La primaire, qui visait à désigner un candidat de l’opposition pour affronter le président Nicolás Maduro lors de la présidentielle de 2024, a vu une victoire écrasante (92%) de la libérale María Corina Machado, avec une participation surprise de 2,4 millions de personnes. Le pouvoir accuse l’opposition d’avoir «gonflé» les chiffres.
«Tous les effets des différentes phases du processus électoral mené par la Commission nationale des primaires (CNP) sont suspendus», indique l’arrêt publié sur le site internet de la plus haute juridiction du pays.
À Washington, le porte-parole du département d’État a averti que les États-Unis «prendront des mesures si Maduro et ses représentants ne respectent pas leurs engagements en matière de feuille de route électorale».
Parallèlement, le procureur Tarek William Saab a ouvert une enquête et convoqué, lundi, Jesús María Casal, président de la CNP, et d’autres membres de son équipe.
«Citoyenne disqualifiée pour quinze ans»
La primaire s’est tenue cinq jours après la signature, à la Barbade, d’un accord entre gouvernement et opposition, prévoyant notamment que les autorités ne perturberaient pas la primaire et d’organiser la présidentielle au second semestre 2024, en présence d’observateurs internationaux.
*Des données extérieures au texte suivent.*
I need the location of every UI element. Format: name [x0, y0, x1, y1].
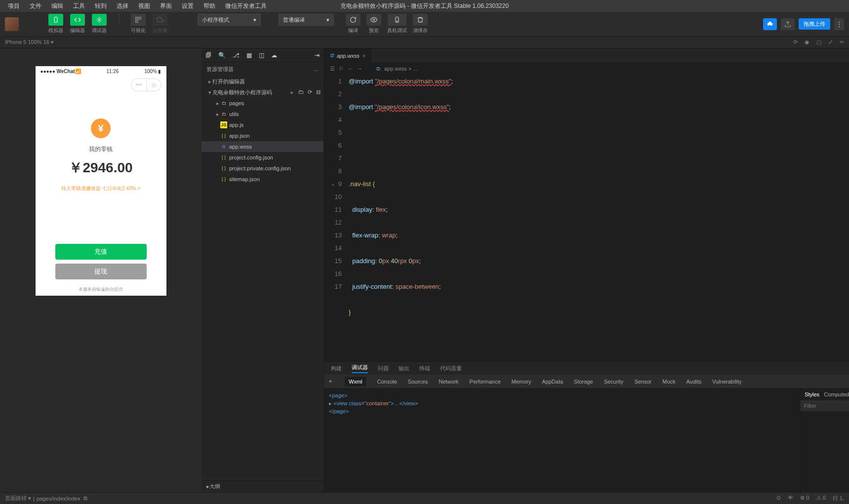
debug-tab-代码质量[interactable]: 代码质量 [440, 365, 462, 372]
real-debug-button[interactable] [388, 14, 406, 26]
more-button[interactable]: ⋮ [834, 18, 844, 30]
editor-button[interactable] [70, 14, 85, 26]
collapse-icon[interactable]: ⇥ [315, 52, 320, 59]
recharge-button[interactable]: 充值 [55, 244, 147, 260]
open-editors-section[interactable]: ▸打开的编辑器 [202, 76, 323, 87]
debugger-button[interactable] [92, 14, 107, 26]
new-file-icon[interactable]: ＋ [289, 89, 294, 96]
wxml-panel[interactable]: <page> ▸ <view class="container">…</view… [324, 388, 800, 492]
menu-tool[interactable]: 工具 [69, 1, 89, 11]
collapse-tree-icon[interactable]: ⊟ [316, 89, 321, 96]
devtab-Mock[interactable]: Mock [662, 379, 675, 385]
debug-tab-调试器[interactable]: 调试器 [352, 364, 368, 373]
code-editor[interactable]: 1234567891011121314151617 @import "/page… [324, 74, 849, 361]
device-icon[interactable]: ▢ [816, 39, 821, 45]
devtab-Vulnerability[interactable]: Vulnerability [712, 379, 742, 385]
record-icon[interactable]: ◉ [805, 39, 809, 45]
compile-mode-dropdown[interactable]: 普通编译▾ [279, 14, 334, 26]
menu-goto[interactable]: 转到 [91, 1, 111, 11]
devtab-Performance[interactable]: Performance [470, 379, 501, 385]
menu-view[interactable]: 视图 [134, 1, 154, 11]
clear-cache-button[interactable] [413, 14, 428, 26]
tree-item-project.private.config.json[interactable]: { }project.private.config.json [202, 163, 323, 174]
devtab-Audits[interactable]: Audits [687, 379, 702, 385]
devtab-Network[interactable]: Network [439, 379, 458, 385]
debug-tab-问题[interactable]: 问题 [378, 365, 389, 372]
tree-item-utils[interactable]: ▸🗀utils [202, 109, 323, 119]
withdraw-button[interactable]: 提现 [55, 264, 147, 279]
bc-bookmark-icon[interactable]: ⚐ [339, 66, 344, 72]
mode-dropdown[interactable]: 小程序模式▾ [198, 14, 261, 26]
tree-item-sitemap.json[interactable]: { }sitemap.json [202, 174, 323, 185]
db-icon[interactable]: ◫ [259, 52, 264, 59]
upload-button[interactable] [781, 18, 795, 30]
devtab-Sensor[interactable]: Sensor [634, 379, 651, 385]
drag-upload-button[interactable]: 拖拽上传 [799, 18, 830, 30]
cut-icon[interactable]: ✂ [840, 39, 844, 45]
search-icon[interactable]: 🔍 [218, 52, 226, 59]
cloud-button[interactable] [153, 14, 167, 26]
filter-input[interactable] [800, 400, 849, 411]
devtab-Security[interactable]: Security [604, 379, 624, 385]
close-tab-icon[interactable]: × [363, 53, 365, 59]
simulator-button[interactable] [48, 14, 63, 26]
project-section[interactable]: ▾充电余额特效小程序源码 ＋ 🗀 ⟳ ⊟ [202, 87, 323, 98]
devtab-Console[interactable]: Console [377, 379, 397, 385]
preview-button[interactable] [366, 14, 381, 26]
menu-interface[interactable]: 界面 [156, 1, 176, 11]
computed-tab[interactable]: Computed [824, 388, 849, 400]
tree-item-pages[interactable]: ▸🗀pages [202, 98, 323, 109]
ext-icon[interactable]: ▦ [246, 52, 252, 59]
capsule[interactable]: ••• ◎ [131, 78, 162, 91]
menu-settings[interactable]: 设置 [178, 1, 198, 11]
tree-item-app.wxss[interactable]: ⧉app.wxss [202, 141, 323, 152]
tree-item-project.config.json[interactable]: { }project.config.json [202, 152, 323, 163]
capsule-close-icon[interactable]: ◎ [146, 79, 161, 91]
explorer-more-icon[interactable]: … [313, 66, 319, 72]
bc-back-icon[interactable]: ← [348, 66, 353, 72]
menu-project[interactable]: 项目 [4, 1, 24, 11]
styles-tab[interactable]: Styles [800, 388, 824, 400]
devtab-Sources[interactable]: Sources [408, 379, 428, 385]
files-icon[interactable]: 🗐 [205, 52, 211, 59]
bc-fwd-icon[interactable]: → [357, 66, 363, 72]
debug-tab-输出[interactable]: 输出 [399, 365, 409, 372]
cloud2-icon[interactable]: ☁ [271, 52, 277, 59]
menu-select[interactable]: 选择 [113, 1, 132, 11]
debug-tab-终端[interactable]: 终端 [419, 365, 430, 372]
visual-button[interactable] [131, 14, 146, 26]
line-col[interactable]: 行 1, [833, 495, 844, 502]
menu-file[interactable]: 文件 [26, 1, 45, 11]
page-path-label[interactable]: 页面路径 ▾ [5, 495, 31, 502]
menu-help[interactable]: 帮助 [200, 1, 219, 11]
tree-item-app.js[interactable]: JSapp.js [202, 119, 323, 130]
menu-edit[interactable]: 编辑 [47, 1, 67, 11]
tree-item-app.json[interactable]: { }app.json [202, 130, 323, 141]
capsule-menu-icon[interactable]: ••• [131, 79, 146, 91]
rotate-icon[interactable]: ⤢ [828, 39, 833, 45]
devtab-Memory[interactable]: Memory [512, 379, 531, 385]
devtab-Storage[interactable]: Storage [574, 379, 593, 385]
outline-section[interactable]: ▸大纲 [202, 480, 323, 492]
new-folder-icon[interactable]: 🗀 [298, 89, 304, 96]
inspect-icon[interactable]: ⌖ [329, 378, 332, 385]
cloud-upload-icon[interactable] [763, 18, 777, 30]
status-warnings[interactable]: ⚠ 0 [816, 495, 826, 502]
compile-button[interactable] [346, 14, 361, 26]
menu-wxdevtools[interactable]: 微信开发者工具 [221, 1, 271, 11]
bc-collapse-icon[interactable]: ☰ [330, 66, 335, 72]
debug-tab-构建[interactable]: 构建 [331, 365, 342, 372]
branch-icon[interactable]: ⎇ [233, 52, 240, 59]
balance-tip[interactable]: 转入零钱通赚收益 七日年化2.43% > [61, 185, 140, 192]
devtab-Wxml[interactable]: Wxml [345, 377, 366, 387]
breadcrumb-path[interactable]: app.wxss > ... [384, 66, 418, 72]
avatar[interactable] [5, 17, 19, 31]
refresh-icon[interactable]: ⟳ [793, 39, 798, 45]
refresh-tree-icon[interactable]: ⟳ [308, 89, 312, 96]
editor-tab-appwxss[interactable]: ⧉ app.wxss × [324, 48, 371, 63]
devtab-AppData[interactable]: AppData [542, 379, 563, 385]
device-info[interactable]: iPhone 5 100% 16 ▾ [5, 39, 54, 45]
status-icon2[interactable]: 👁 [788, 495, 793, 502]
page-path[interactable]: pages/index/index [37, 496, 81, 502]
phone-preview[interactable]: ●●●●● WeChat📶 11:26 100% ▮ ••• ◎ ¥ 我的零钱 … [36, 66, 166, 296]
Cet accord a conduit les États-Unis à alléger l’embargo pétrolier imposé au Venezuela pour six mois. Washington demande notamment que les inéligibilités d’opposants comme María Corina Machado soient levées. Or, dans sa décision, la Cour suprême la qualifie de «citoyenne disqualifiée pour 15 ans», réaffirmant l’inéligibilité pour corruption présumée et soutien aux sanctions américaines.
«Comment peut-on suspendre quelque chose dont les effets ont déjà eu lieu?» s’étonne Ali Daniels, coordinateur de l’ONG Access to Justice. «L’objectif principal et unique de la primaire était de choisir un candidat. C’est fait.»
Punitions?
La justice vénézuélienne exige tous les documents de la primaire, y compris les cahiers de vote, que l’opposition ne veut pas dévoiler, afin de protéger l’identité des votants et éviter des représailles du pouvoir à leur encontre.
L’analyste Luis Vicente León exclut, lui, un retour en arrière américain dans un contexte mondial de crise énergétique et de tensions sur les prix du brut. «Il pourrait y avoir des punitions, une refonte de la stratégie américaine pour continuer à faire pression sur Maduro, a-t-il déclaré. Le dilemme aujourd’hui, c’est les licences pétrolières ou les élections.»